I recently wrote an article for the India Education Diary in which I argue that a holistic, progressive approach to education is preferable to the testing-focused model most educators are familiar with.
When students experience learning in personally meaningful ways – through service projects, by designing solutions to issues in their local communities, and by demonstrating artistic, literary, or musical creativity – their learning not only goes deeper, it helps differentiate them from the thousands of students whose perfect SAT, ACT, or A-level scores show that they may have mastered test-taking skills but indicate nothing about their competency to function in non-academic settings.
Some of my key points:
- Standardized tests are merely hurdles that students must overcome in order to get into universities and earn a degree. In general, standardized tests focus on memorization and regurgitation skills, and it may be argued that these tests don’t translate into real workplace skills.
- Tests and exams are not inherently at fault. They serve as useful benchmarks which ensure students have the foundational elements of basic knowledge and skills. However, they do not generally address the creativity, collaboration, communication, and critical thinking that employers seek and which are necessities of entrepreneurship.
- Alternative assessments such as portfolios, community action, and engagement with genuine audiences throughout the learning process give a more complete picture of students and allow them to highlight the things that make them uniquely qualified for coveted places in universities.
- High-stakes testing imposes a massive mental health toll on students, as evidenced by the wave of suicides that happen when results are released and some students inevitably don’t hit their targets.
You can find the full article here.
For some educators, the term ‘21st-century learning’ indicates a heavy reliance on teachers’ use of technology to deliver lessons or students’ demonstration of learning via podcasts, videos, animations, and other products that didn’t exist when we old-timers were in school. Others claim that ‘21st-century learning’ refers to skills that apply not only to school, but to life in general. Collaboration, communication, critical thinking, and problem-solving are generally at or near the top of this skills list.
I would argue that modern education requires a focus on competencies rather than skills, and that technology should simply facilitate the learning process instead of being its focus.
Check out the post I wrote for New Nordic School in Finland, in which I discuss the importance of competency-based learning in a real world framework.
Posted in Edtech, Education, Random Thoughts, Uncategorized
Tagged competency, cool stuff, Edtech, education research, innovation, learning, news, technology
The Cult of Pedagogy article “How HyperDocs Can Transform Your Teaching” appeared in my Twitter feed recently. While cooking dinner last night, I listened to the embedded podcast and realized that I’ve been using this great tool for a while without even realizing it has a proper name!
My enthusiasm for the Google for Education universe is based primarily on the following reasons:
- GAFE allows for an almost entirely paperless classroom. Documents, presentations, diagrams, drawings, and data sets can be emailed, shared with peers, and/or published online with only a few clicks and keystrokes. This cloud-based connectivity also makes it a lot more challenging to lose work!
- Collaboration among teachers as well as students is incredibly easy and intuitive, especially since there’s no downloading required, training others how to “track changes” and return an updated file is no longer necessary, and each user’s favorite operating system is irrelevant because each person can keep using their platform of choice without inconveniencing others.
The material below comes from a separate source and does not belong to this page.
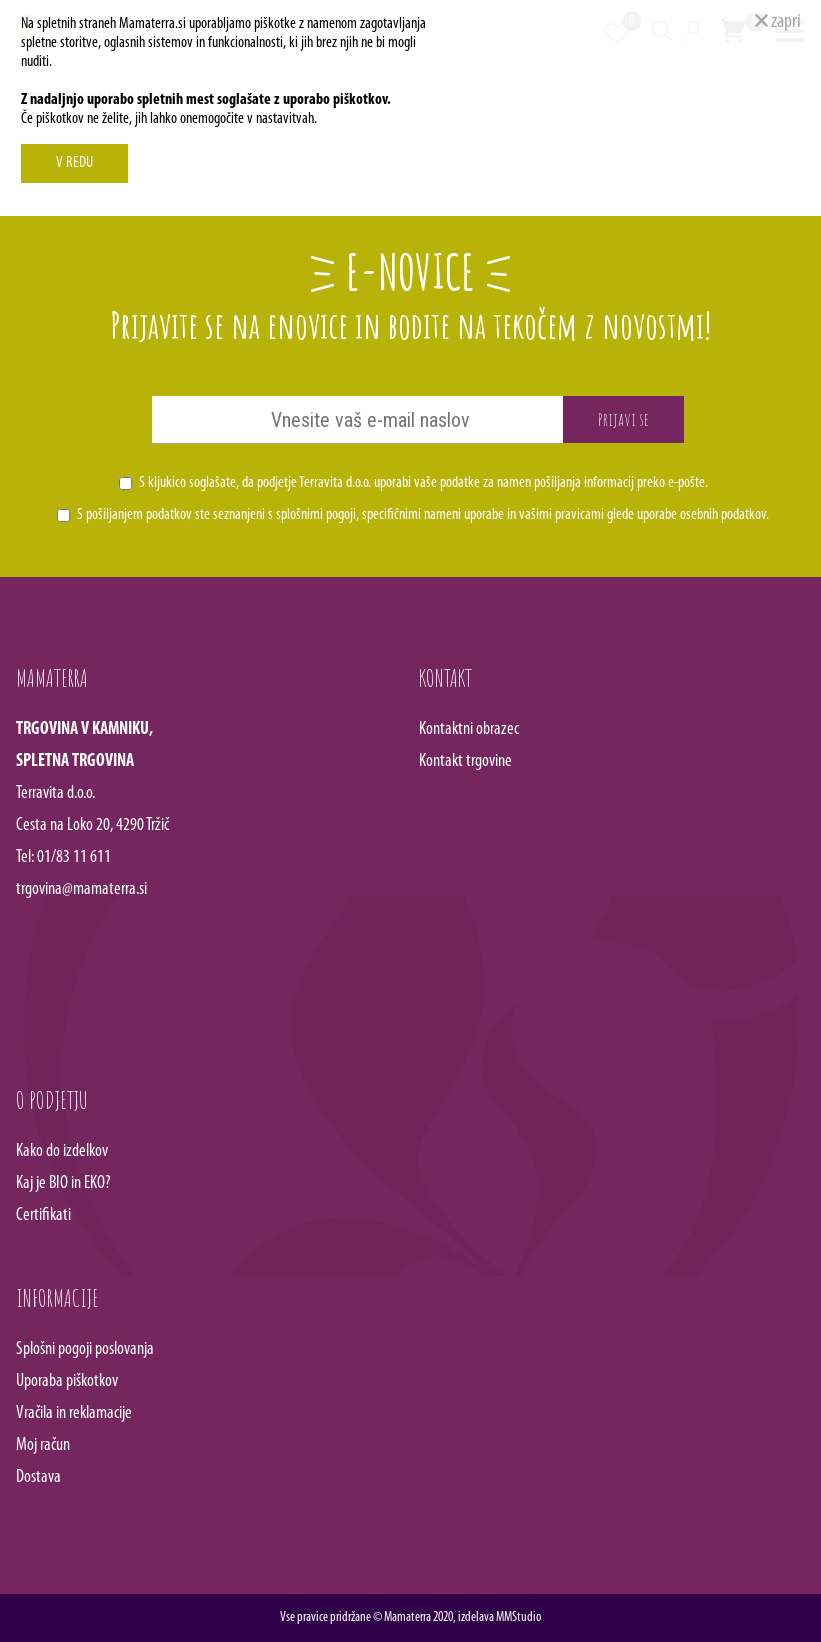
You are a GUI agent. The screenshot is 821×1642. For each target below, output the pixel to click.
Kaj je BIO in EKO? (63, 1183)
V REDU (74, 163)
- Personalized, differentiated learning is more achievable through what I’ve always referred to as a “menu” of activity choices provided to students: a selection of relevant YouTube videos, online learning games, animations and simulations, traditional worksheets, and news articles about recent scientific developments in the current topic of study. The menu concept allows each student to engage with a unit of study at his or her own pace and preferences.
Early versions of my HyperDocs were less open-ended and quite sequential: “First, complete these two activities and email your teacher when you’re ready to share your work. Then complete the following worksheet, and after that….” It was a great way to use the hyperlink feature of Google Docs to keep students organized, but there wasn’t really much choice involved.
As I became more and more competent with the Google platform (I’m now a Google-Certified Educator), I began to use hyperlinking differently: “If you’re curious about X, click here. If you’d rather learn about Y first, follow this link. When you’re ready to develop your final product, make a copy of the document linked here and follow the instructions within it.” My team-teaching colleagues and I started using Docs to develop entire units of study in which we collectively shared and used all the resources we’d found individually, and that was really empowering as an educator.
In the Cult of Pedagogy podcast, Jennifer Gonzalez interviews Kelly Hilton, Lisa Highfill, and Sarah Landis, authors of The HyperDoc Handbook. All 3 women teach outside Silicon Valley, and they summarize the benefits of HyperDocs as:
- Fewer lectures
- More face-to-face interactions with students
- Multimodal opportunities
- Student privacy
Listening to their story, and the way they describe these benefits, I think they’re onto a truly transformative teaching tool. Even though I’d already developed my own approach to this idea, these 3 educators have refined some “best practice” approaches that I’ll be incorporating into my Chili-pepper menus from now on.